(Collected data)
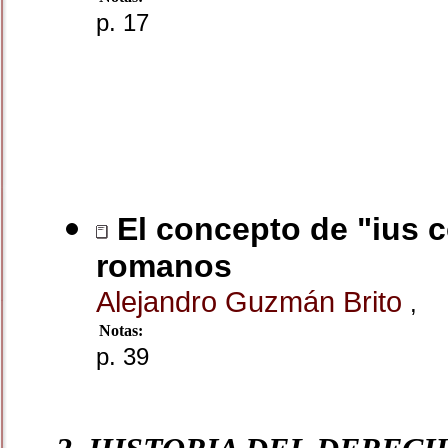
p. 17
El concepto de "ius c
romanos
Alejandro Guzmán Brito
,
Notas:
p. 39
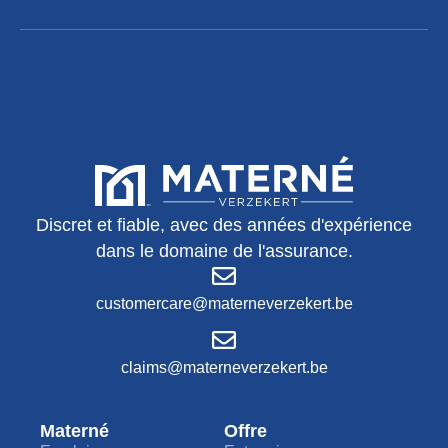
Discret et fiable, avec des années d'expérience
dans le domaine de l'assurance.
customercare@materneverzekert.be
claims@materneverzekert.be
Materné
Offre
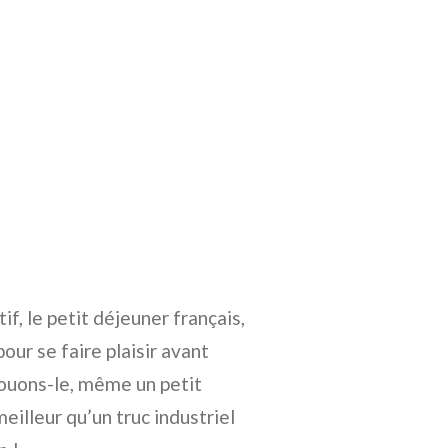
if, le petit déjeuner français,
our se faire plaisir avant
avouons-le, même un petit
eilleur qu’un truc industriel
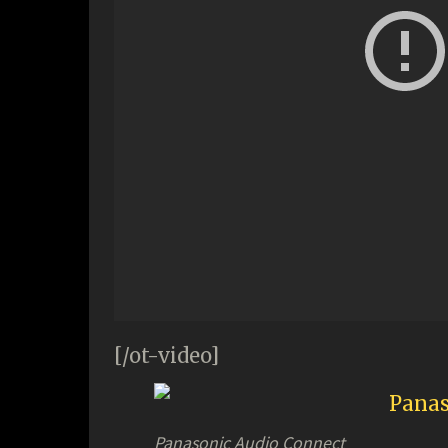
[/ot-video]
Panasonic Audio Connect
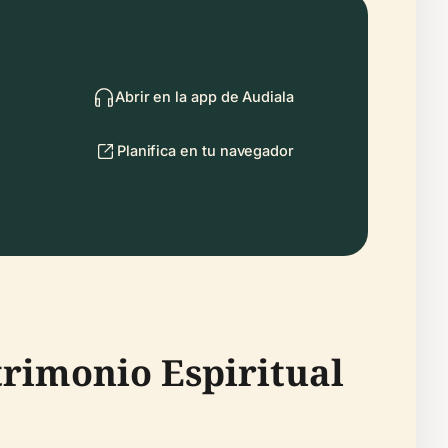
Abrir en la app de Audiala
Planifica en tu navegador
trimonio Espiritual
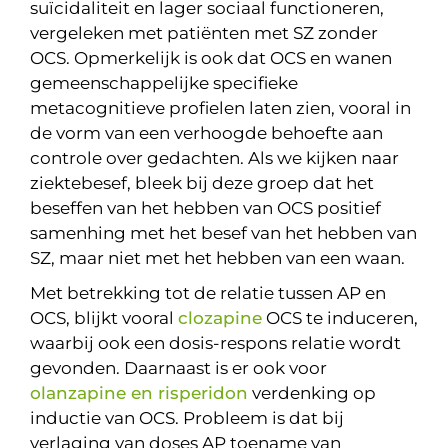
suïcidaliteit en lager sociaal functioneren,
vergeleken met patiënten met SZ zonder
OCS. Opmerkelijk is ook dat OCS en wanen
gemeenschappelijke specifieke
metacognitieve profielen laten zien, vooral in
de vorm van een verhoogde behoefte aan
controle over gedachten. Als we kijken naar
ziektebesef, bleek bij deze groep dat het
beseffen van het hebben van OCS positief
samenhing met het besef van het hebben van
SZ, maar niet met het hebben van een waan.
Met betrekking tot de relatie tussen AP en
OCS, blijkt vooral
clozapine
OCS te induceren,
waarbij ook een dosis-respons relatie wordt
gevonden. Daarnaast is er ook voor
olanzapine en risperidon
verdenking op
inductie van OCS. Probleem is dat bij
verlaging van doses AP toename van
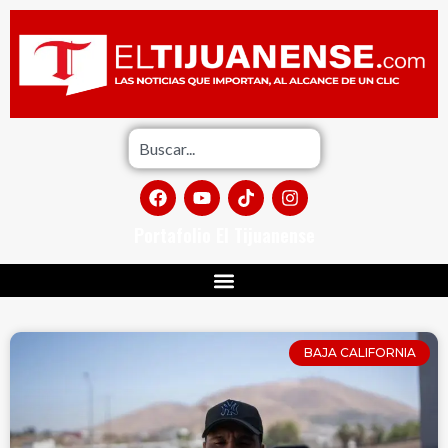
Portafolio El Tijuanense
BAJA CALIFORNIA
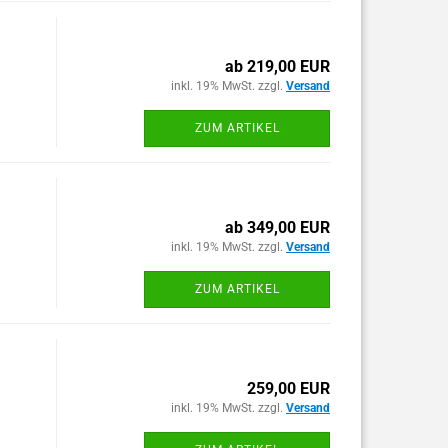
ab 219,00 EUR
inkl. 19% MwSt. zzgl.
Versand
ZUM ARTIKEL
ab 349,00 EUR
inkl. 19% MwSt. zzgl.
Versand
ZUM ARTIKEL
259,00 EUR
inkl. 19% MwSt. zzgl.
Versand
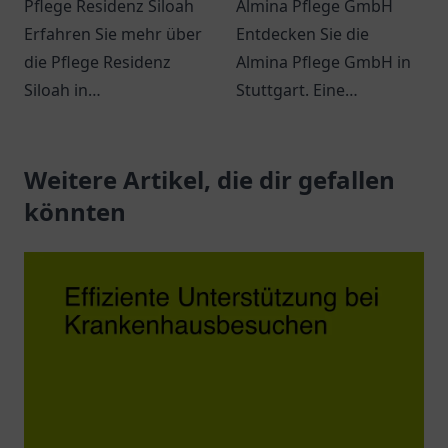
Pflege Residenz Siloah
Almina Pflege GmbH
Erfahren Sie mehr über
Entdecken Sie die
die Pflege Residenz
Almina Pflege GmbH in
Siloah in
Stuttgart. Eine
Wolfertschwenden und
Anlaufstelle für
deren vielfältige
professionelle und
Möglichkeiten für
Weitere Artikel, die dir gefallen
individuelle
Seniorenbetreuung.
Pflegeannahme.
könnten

▶ TRY IT
Could you write out again, exactly, the lines from the line containing "gevonden. Daarnaast is er ook voor" through the last line of the records above? Leave out the pictures.

▶ WRITTEN ANSWER
gevonden. Daarnaast is er ook voor
olanzapine en risperidon
verdenking op
inductie van OCS. Probleem is dat bij
verlaging van doses AP toename van
Portafolio El Tijuanense
BAJA CALIFORNIA
ab 219,00 EUR
inkl. 19% MwSt. zzgl.
Versand
ZUM ARTIKEL
ab 349,00 EUR
inkl. 19% MwSt. zzgl.
Versand
ZUM ARTIKEL
259,00 EUR
inkl. 19% MwSt. zzgl.
Versand
Pflege Residenz Siloah
Almina Pflege GmbH
Erfahren Sie mehr über
Entdecken Sie die
die Pflege Residenz
Almina Pflege GmbH in
Siloah in
Stuttgart. Eine
Wolfertschwenden und
Anlaufstelle für
deren vielfältige
professionelle und
Möglichkeiten für
Weitere Artikel, die dir gefallen
individuelle
Seniorenbetreuung.
Pflegeannahme.
könnten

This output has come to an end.